For those who have not heard of “The Good Doctor”, it is a new television series that tells the story of a young autistic doctor working to serve in a hospital in California. This series premiered on ABC on Sept. 26 and has received high appraise from viewers.
The series centers on Shaun Murphy, portrayed by Freddie Highmore, (who you may recognize from “Bates Motel”) a doctor diagnosed with autism and savant syndrome (a case where individuals with autism have enhanced abilities or brilliance in certain subjects that stand out in contrast to their disability), making him antisocial, but also a genius. It is based on a 2013 Korean drama of the same name produced by David Shore, who also worked on “House”.
I will not comment on the actual scientific and medical portions, since I am not a doctor or anatomy major so I cannot make any judgments.
The pilot had some ups and some downs. To start with the positives, Freddie Highmore does a nice job at portraying an autistic adult and showing that he can be emotionally moving when called upon. There are some flashbacks, in the pilot at least, that at first were a little jarring but eventually were welcomed, adding more to the character of Shaun Murphy. It introduces a little intrigue into the back story of Murphy, although by the end of the flashbacks they did become predictable.
There are issues that should be touched up a little. There are cliché characters, such as the well-respected yet arrogant older professional who despises the new guy because he is different, and the intelligent young female doctor who is not shown the respect she deserves and is compassionate towards the introverted genius.
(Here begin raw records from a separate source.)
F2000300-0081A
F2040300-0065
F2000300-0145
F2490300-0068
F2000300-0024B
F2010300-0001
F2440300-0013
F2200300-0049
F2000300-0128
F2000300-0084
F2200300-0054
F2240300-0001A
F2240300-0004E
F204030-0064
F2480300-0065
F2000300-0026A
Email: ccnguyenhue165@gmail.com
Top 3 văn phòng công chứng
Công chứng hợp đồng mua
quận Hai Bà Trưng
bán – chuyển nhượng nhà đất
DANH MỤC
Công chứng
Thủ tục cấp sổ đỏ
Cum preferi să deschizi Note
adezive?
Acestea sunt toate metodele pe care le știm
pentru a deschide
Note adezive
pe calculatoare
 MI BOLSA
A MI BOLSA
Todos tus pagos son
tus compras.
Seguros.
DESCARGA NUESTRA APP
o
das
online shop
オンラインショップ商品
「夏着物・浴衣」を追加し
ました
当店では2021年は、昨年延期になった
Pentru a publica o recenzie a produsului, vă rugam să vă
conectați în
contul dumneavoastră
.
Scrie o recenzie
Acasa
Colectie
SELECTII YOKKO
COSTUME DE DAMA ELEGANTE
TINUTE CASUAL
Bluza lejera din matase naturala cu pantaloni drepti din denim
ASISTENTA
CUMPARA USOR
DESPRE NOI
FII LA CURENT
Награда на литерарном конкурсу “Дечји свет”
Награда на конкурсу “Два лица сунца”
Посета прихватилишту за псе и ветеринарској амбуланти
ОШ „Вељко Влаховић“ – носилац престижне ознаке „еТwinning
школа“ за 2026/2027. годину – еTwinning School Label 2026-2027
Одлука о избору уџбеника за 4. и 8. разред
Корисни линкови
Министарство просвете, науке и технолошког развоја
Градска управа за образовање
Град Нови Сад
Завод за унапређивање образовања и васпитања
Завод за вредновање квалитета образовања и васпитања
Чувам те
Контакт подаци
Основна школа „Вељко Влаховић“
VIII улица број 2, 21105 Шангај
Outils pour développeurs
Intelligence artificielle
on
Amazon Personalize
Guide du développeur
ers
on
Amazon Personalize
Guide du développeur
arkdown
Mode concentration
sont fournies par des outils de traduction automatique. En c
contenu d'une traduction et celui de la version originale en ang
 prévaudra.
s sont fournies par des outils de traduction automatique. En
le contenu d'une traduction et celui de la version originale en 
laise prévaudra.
These are characters we have seen dozens of times before, and so far, there is nothing about them that shows they will bring anything beneficial to the show. Certain lines of dialogue were only there just to serve as exposition and they were not delivered successfully.
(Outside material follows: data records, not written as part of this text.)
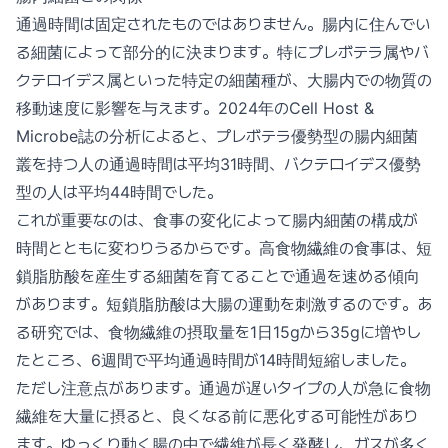
通過時間は固定されたものではありません。腸内に住んでい
る細菌によって部分的に決まります。特にプレボテラ属やバ
クテロイデス属といった特定の細菌種が、大腸内での物質の
移動速度に影響を与えます。2024年のCell Host &
Microbe誌の分析によると、プレボテラ優勢型の腸内細菌
叢を持つ人の通過時間は平均31時間、バクテロイデス優勢
型の人は平均44時間でした。
これが重要なのは、食事の変化によって腸内細菌の構成が
時間とともに変わりうるからです。高食物繊維の食事は、短
鎖脂肪酸を産生する細菌を育てることで通過を速める傾向
があります。短鎖脂肪酸は大腸の運動を刺激するのです。あ
る研究では、食物繊維の摂取量を1日15gから35gに増やし
たところ、6週間で平均通過時間が14時間短縮しました。
ただし注意点があります。通過が遅いタイプの人が急に食物
繊維を大量に摂ると、良くなる前に悪化する可能性があり
ます。ゆっくり動く腸の中で繊維が長く発酵し、ガスが多く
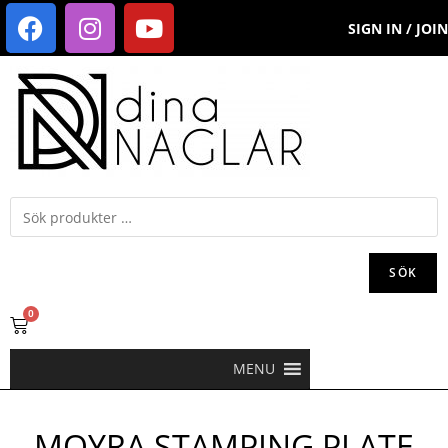
SIGN IN / JOIN
SÖK
0
MENU
MOYRA STAMPING PLATE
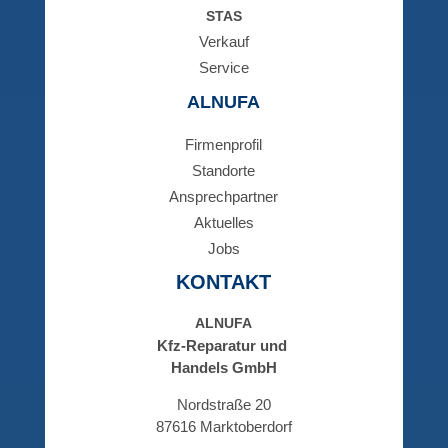
STAS
Ver­kauf
Ser­vice
ALNUFA
Fir­men­pro­fil
Stand­or­te
Ansprech­part­ner
Aktu­el­les
Jobs
KON­TAKT
ALNUFA
Kfz-Repa­ra­tur und
Han­dels GmbH
Nord­stra­ße 20
87616 Markt­ober­dorf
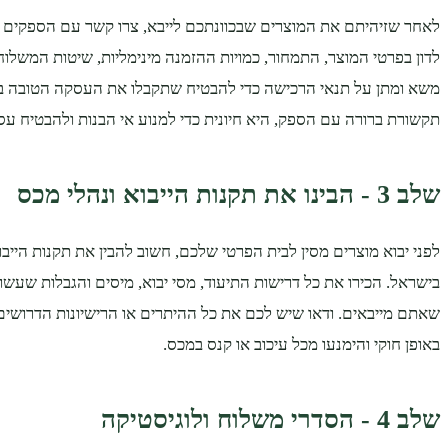
לאחר שזיהיתם את המוצרים שבכוונתכם לייבא, צרו קשר עם הספקים בס
לדון בפרטי המוצר, התמחור, כמויות ההזמנה מינימליות, שיטות המשלוח
משא ומתן על תנאי הרכישה כדי להבטיח שתקבלו את העסקה הטובה ב
תקשורת ברורה עם הספק, היא חיונית כדי למנוע אי הבנות ולהבטיח ע
שלב 3 - הבינו את תקנות הייבוא ​​ונהלי מכס
לפני יבוא מוצרים מסין לבית הפרטי שלכם, חשוב להבין את תקנות הייבוא
בישראל. הכירו את כל דרישות התיעוד, מסי יבוא, מיסים והגבלות שעשו
שאתם מייבאים. ודאו שיש לכם את כל ההיתרים או הרישיונות הדרושים
באופן חוקי והימנעו מכל עיכוב או קנס במכס.
שלב 4 - הסדרי משלוח ולוגיסטיקה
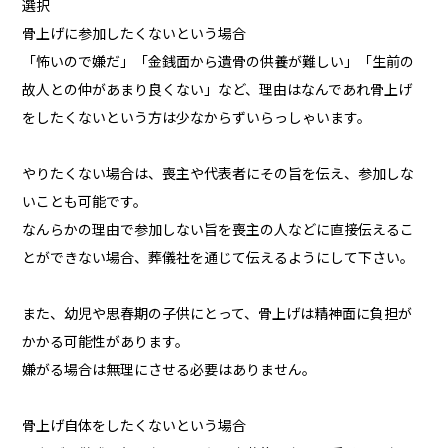
選択
骨上げに参加したくないという場合
「怖いので嫌だ」「金銭面から遺骨の供養が難しい」「生前の
故人との仲があまり良くない」など、理由はなんであれ骨上げ
をしたくないという方は少なからずいらっしゃいます。
やりたくない場合は、喪主や代表者にその旨を伝え、参加しな
いことも可能です。
なんらかの理由で参加しない旨を喪主の人などに直接伝えるこ
とができない場合、葬儀社を通じて伝えるようにして下さい。
また、幼児や思春期の子供にとって、骨上げは精神面に負担が
かかる可能性があります。
嫌がる場合は無理にさせる必要はありません。
骨上げ自体をしたくないという場合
On a technical level, there were a few times in the first half of the episode where the transitions are sudden and without the use of establishing shots. It leaves the audience confused as to what’s happening. I do not know if this is something that will remain in the show permanently, or if they were just for the pilot, but there are moments where we are inside the head of Shaun as everything is in text as he solves the problem. While not terrible, they can be a bit jarring and has been used in many other shows about geniuses, so it feels like a checkbox item rather than a core element or interesting gimmick for the show.
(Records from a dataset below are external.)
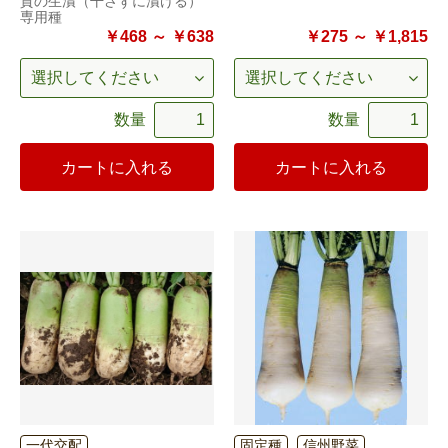
質の生漬（干さずに漬ける）
専用種
￥468 ～ ￥638
￥275 ～ ￥1,815
数量
数量
カートに入れる
カートに入れる
一代交配
固定種
信州野菜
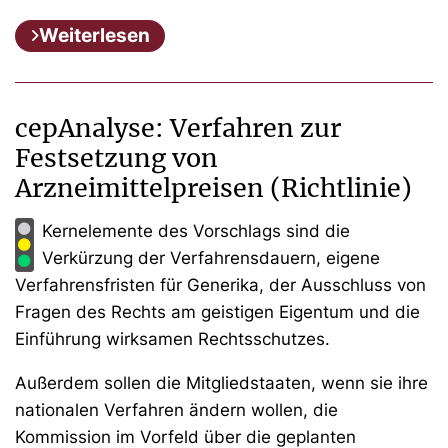
Weiterlesen
cepAnalyse: Verfahren zur
Festsetzung von
Arzneimittelpreisen (Richtlinie)
Kernelemente des Vorschlags sind die
Verkürzung der Verfahrensdauern, eigene
Verfahrensfristen für Generika, der Ausschluss von
Fragen des Rechts am geistigen Eigentum und die
Einführung wirksamen Rechtsschutzes.
Außerdem sollen die Mitgliedstaaten, wenn sie ihre
nationalen Verfahren ändern wollen, die
Kommission im Vorfeld über die geplanten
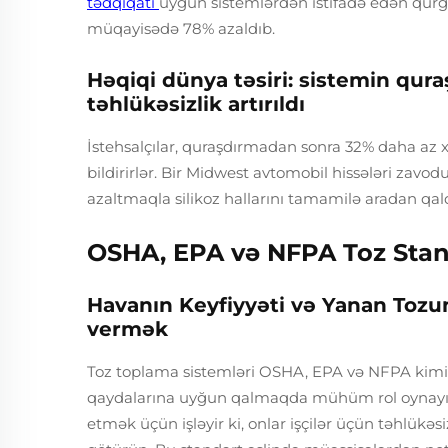
tədqiqatı
uyğun sistemlərdən istifadə edən qurğul
müqayisədə 78% azaldıb.
Həqiqi dünya təsiri: sistemin qura
təhlükəsizlik artırıldı
İstehsalçılar, quraşdırmadan sonra 32% daha az x
bildirirlər. Bir Midwest avtomobil hissələri zavo
azaltmaqla silikoz hallarını tamamilə aradan qald
OSHA, EPA və NFPA Toz Stan
Havanın Keyfiyyəti və Yanan Tozun
vermək
Toz toplama sistemləri OSHA, EPA və NFPA kimi t
qaydalarına uyğun qalmaqda mühüm rol oynayır. Ə
etmək üçün işləyir ki, onlar işçilər üçün təhlük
Lastly, while the flashbacks were a nice touch, one of them showcased an old cliché of the angry, misunderstanding father and the pure loving mom, who serves as their support system. They do make a deviation from this trope in the next flashback but it was still there.
I am somewhat intrigued by the story, and wish to continue seeing how these characters interact with each other and see the story unfold.
The second episode debuted on Oct. 2 and the third on Oct. 9.